From: verdy_p (verdy_p@wanadoo.fr)
Date: Mon Dec 14 2009 - 19:10:46 CST
De : "Leo Broukhis" 
> On Mon, Dec 14, 2009 at 10:46 AM, John (Eljay) Love-Jensen
>  wrote:
> 
> > OS X requires filenames be normalized, which is close to be slightly
> > different from NFD. And for backwards compatibility, is rather stuck doing
> > what it does. (Apple's "HFS+NFD" variant predates NFD.)
> 
> What would be an example of the difference?
> 
> > This OS X requirement is enforced by the OS.
> >
> > Windows requires that filenames be normalized as NFC. This can cause all
> > sorts of havoc.
> 
> What kind of havoc? If the OS is to normalize file names, I consider
> NFC preferable, because it guarantees that a user-requested file name
> of an allowed length will still be of an allowed length after
> normalization.
> 
> > If Linux has embraced Unicode, I would be surprised that they have not also
> > established NFD or NFC as the required normalization.
> 
> The Unix way would be to have the normalization mode (NFC, NFD,
> HFS+NFD, none) a file system attribute specified during file system
> creation (or mounting, if the FS format does not support that flag).
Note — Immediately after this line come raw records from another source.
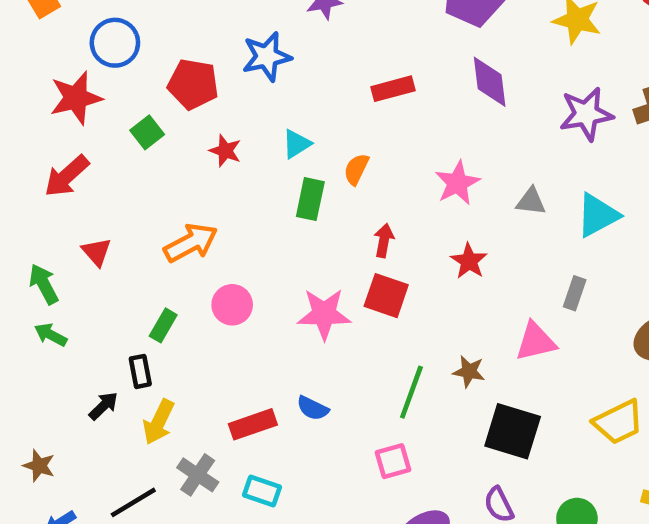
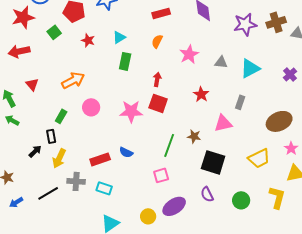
orange semicircle: (356, 169) -> (157, 41), moved
red arrow: (67, 176) -> (19, 51), turned 30
red star: (469, 261) -> (201, 94), moved
gray cross: (198, 475) -> (76, 181), turned -30

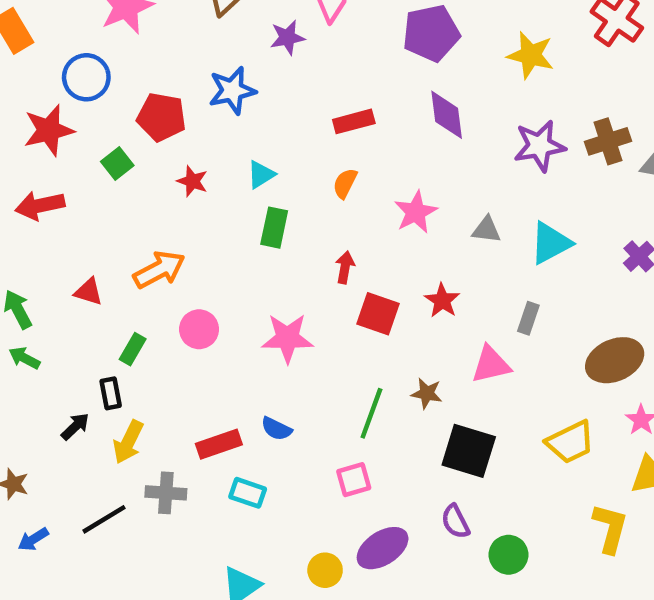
red triangle: (32, 84) -> (89, 292), moved, turned -32
red square: (158, 103) -> (378, 314), moved
cyan rectangle: (104, 188) -> (248, 493), moved
green circle: (241, 200) -> (509, 555), moved

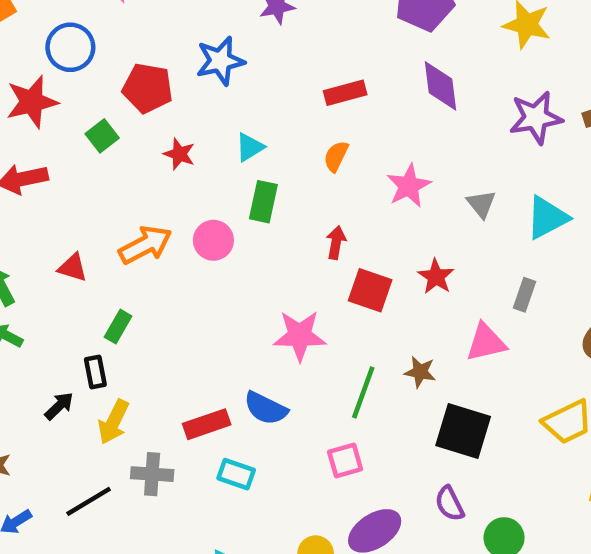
gray triangle: (486, 230) -> (481, 204), turned 44
pink circle: (199, 329) -> (213, 240), moved
pink star: (287, 338) -> (300, 336), moved
blue semicircle: (276, 429) -> (266, 408), size x1.4

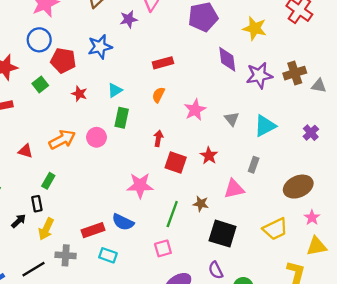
blue circle: (70, 47) -> (39, 40), moved
purple diamond: (440, 86) -> (227, 59), moved

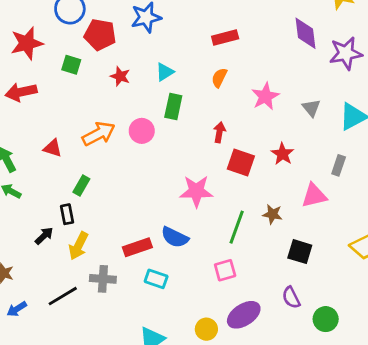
green square: (40, 85) -> (71, 65), turned -35
black square: (223, 234) -> (300, 252), size x0.7

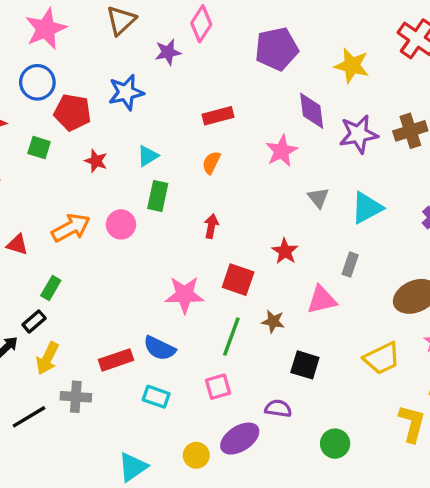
pink star: (265, 96) -> (282, 151), moved
red square: (241, 162) -> (238, 280), moved
black rectangle: (67, 214) -> (34, 321), turned 60
cyan rectangle: (156, 279) -> (156, 397), moved
purple semicircle: (291, 298) -> (278, 408), moved, turned 125

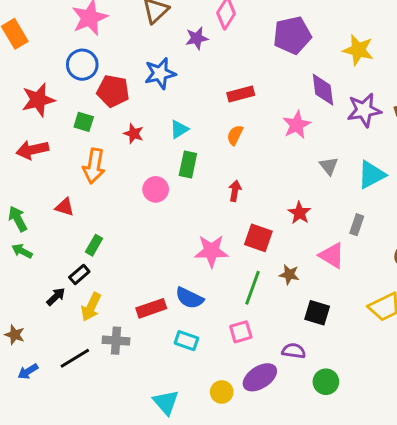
orange arrow: (71, 228) -> (94, 166), moved, turned 128
pink triangle: (322, 300) -> (332, 255), turned 44
green circle: (335, 444) -> (326, 382), moved
cyan triangle: (133, 467) -> (166, 402), turned -36

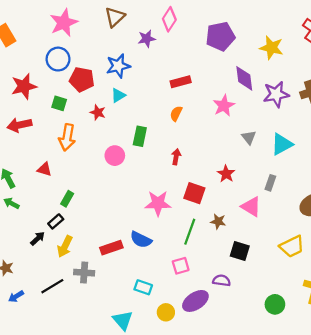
cyan triangle: (179, 129) -> (118, 95), moved
cyan rectangle: (186, 341) -> (143, 287), moved
green circle: (326, 382) -> (275, 304), moved

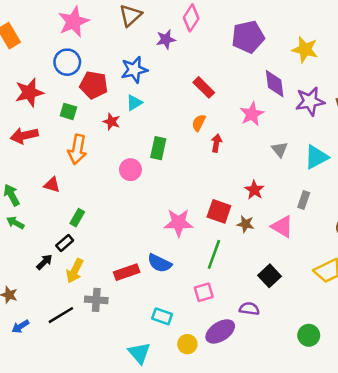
red rectangle: (181, 82) -> (204, 87), turned 60
red arrow: (176, 157) -> (216, 143), moved
brown star: (218, 221) -> (246, 224), moved
black square: (240, 251) -> (270, 276), turned 30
Actually, these are not normalizations required by the OS, but required for conformance with a filesystem. Even OSX 
or Linux will apply NFC normalization when it writes files to a FAT32 filesystem (in addition they will also map 
filenames to short filenames using a legacy 8-bit OEM codepage... if they create short (8.3) names in addition to 
LFNs.
Other filesystems have also their own requirements (such as ISO9660 on CD/DVD, which is more restricted but still 
allows long file name extensions such as Joliet initially used on Windows, or other LFN conventions initially used 
on Linux or on MacOSX). As soon as these filesystems start being interchanged across OSes, all these OSes will 
borrow the associated conventions.
Unix and Linux actually do not enforce any normalization on UFS and NFS filesystems, so they consider filenames with 
different normalizations as being also distinct (with the exception of the NUL byte and the slash, and special 
filenames "." and ".." reserved), all filenames are just treated as binary octet streams, that can use any kind of 
encoding, and that are not even forced to use UTF-8 ; it is just assumed that the encoding will at least be 
compatible with 7-bit US-ASCII (to support the conventional filenames and directories like "/bin", "/etc", "/usr"... 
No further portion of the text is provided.